Paylaş
İşte çare
Kepez'in üzerine çıkıp, Antalya'ya şöyle bir baktım...
Ne mi gördüm; Beton...
Tünektepe'ye çıkıp etrafa şöyle bir göz attım...
Gördüğüm yine beton...
Yıksan yıkılmaz, satsan satılmaz... Bundan kurtulmanın bir çaresi mutlaka olmalı...
Acaba nedir, nedir?..
Bir ülkede, bir kentin durumu aynen Antalya'ya benziyormuş. Belediye başkanı da, tıpkı benim gibi, ‘‘Ne yapmalı, ne etmeli?’’ diye kafa yormuş uzun süre... Aradan yıllar geçmiş... Derken, kentin merkezinde büyük bir yangın çıkmış. İtfaiye, bizde olduğu gibi onlardada belediye bağlı...

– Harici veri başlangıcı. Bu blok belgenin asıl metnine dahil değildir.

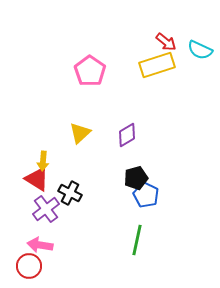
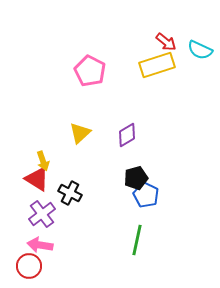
pink pentagon: rotated 8 degrees counterclockwise
yellow arrow: rotated 24 degrees counterclockwise
purple cross: moved 4 px left, 5 px down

Eveeet, lafı uzatmadan gelelim sadede... Daha doğrusu soruya... Şimdi sıkı durun ve iyi düşünüp öyle cevap verin...
YAŞANMIŞ BİR OLAY
İşte soru; belediye başkanı, kent merkezinde yangın çıktığını duyunca itfaiye müdürüne aşağıdaki hangi talimatı vermiş olabilir;
a-) Yangını çabuk söndürün, yoksa seni çöpçü kadrosuna atarım.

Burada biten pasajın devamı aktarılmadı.